Apesar dos pesares, queria encontrar a felicidade que busquei a vida toda. Desfrutar dessa paz que as pessoas falam e que em nenhum momento se dignou sorrir para amenizar a minha angustia. Adoraria ter um porto amigo, um ombro onde pudesse deitar e falar como foi o meu dia. Sonho, ainda agora, com uma casa, mesmo pobre, uma mulher me esperando, uma criança sorrindo, um quadro na parede, um fogão velho na cozinha. Algumas panelas sobre ele, um prato de comida requentado, servido em cima de uma mesa sem toalha. Um bocado de arroz com um ovo frito não faria a menor importância. Queria, ainda, poder sentar num sofá caindo aos pedaços, ver um pouco de televisão em preto e branco e, depois, dessa via crucis, me dar ao luxo de dividir as alegrias e as tristezas com minha cara metade. Almejaria mais, nesta utópica insensatez; deitar a cabeça num travesseiro sem fronha e saber que dia seguinte, depois que ultrapassasse a porta da rua, nenhuma perspectiva de melhora estaria me esperando na esquina ou me sorrindo com ares de boas vindas. Mas assim mesmo, confesso, do fundo da alma, eu sairia feliz. Sairia de cabeça erguida, alegre, saltitante. Realizado e próspero. Seguiria para o batente como um sortudo afortunado e venturoso, que ganhou na loteria, porque atrás de mim... Atrás de mim havia deixado um lar, uma família, um amor de verdade, um sonho que se renovaria a cada volta no começo da noite.

Você me pergunta minha amiga, como sou. Sou isso, um trapo, um Zé Ninguém. Nem pobre, nem rico. Completamente desprovido do necessário para sobreviver condignamente. Vazio, oco, desiludido. Um idiota em busca de mim, um imbecil planejando ver a tal da esperança (mesmo que por alguns poucos minutos) diante de meus olhos. Sou isso tudo que acabei de dizer, talvez um pouco mais. No fundo, minha querida, um monte de lixo.

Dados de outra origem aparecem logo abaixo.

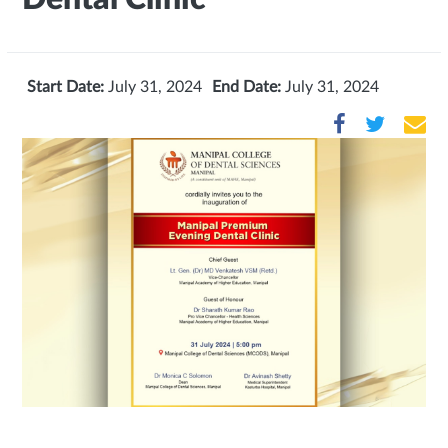
Start Date:
July 31, 2024
End Date:
July 31, 2024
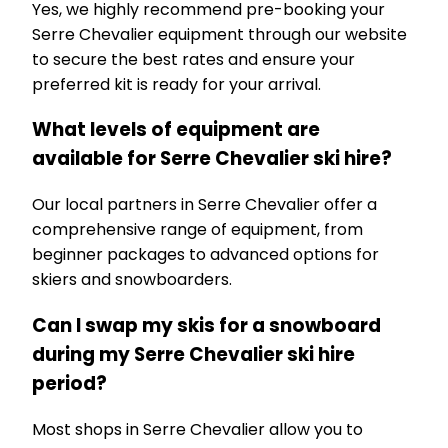
Yes, we highly recommend pre-booking your
Serre Chevalier equipment through our website
to secure the best rates and ensure your
preferred kit is ready for your arrival.
What levels of equipment are
available for Serre Chevalier ski hire?
Our local partners in Serre Chevalier offer a
comprehensive range of equipment, from
beginner packages to advanced options for
skiers and snowboarders.
Can I swap my skis for a snowboard
during my Serre Chevalier ski hire
period?
Most shops in Serre Chevalier allow you to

Resumindo minha triste existência, não sou nada. Nunca fui. Jamais serei. Na verdade, não existi. Não fiz história. Apenas vegetei uma existência medíocre e barata, me consumi em dissabores, em inconsequências, com gente a toda hora me virando o rosto, em carinhos não recebidos, em mãos acenando adeus. Minha aparência? Acho que nesta altura do campeonato, esse particular é o que menos importa. Não sou nenhuma estrela de televisão. Não tenho o corpo sarado, não trago piercing ou tatuagem que se possa dizer "nossa, que massa". De estatura mediana, não sou nem alto, nem baixo, nem magro, nem gordo. A cabeça sempre vazia, o bolso sem um tostão pra fazer um cego cantar... Na carteira um monte de contas vencidas. Não se iluda se lhe falar que me pareço um pouco com o Tom Cruise. Claro que não me refiro ao famoso ator e produtor americano, e sim ao Tom Cruz Credo que você encontra em qualquer sinaleira espalhada aí pelas ruas. Se fosse me comparar com alguém, diria que me sinto como um daqueles personagens que encantavam os reis e os nascidos em berços de ouro dos tempos de outrora. Lembra dessas figuras? Consegue materializá-las na mente? Pois então: uma miscigenação barata, aperfeiçoada, dos bufões de antigamente. Resumindo amiga, devo terminar num arrulho estrepitoso lhe confessando que me considero uma cópia fiel de Daniel melhorado, circulando por aí. e, a cada novo porvir, tentando não ser arremessado, ou jogado, como alimento, na cova dos leões para servir de tira gosto a jantares exóticos. Acredite minha amiga, adoraria esse negócio de ser devorado por inteiro. Dos pés a cabeça. Não pelos felídeos predadores de caudas longas e jubas felpudas, evidentemente... Ao contrário, me sentiria plenamente realizado se me visse acolhido pelos resguardos bem agasalhadores da vida plena.

Fonte:
Aparecido Raimundo de Souza. Havia uma ponte lá na fronteira. São Paulo/SP: Sucesso, 2012.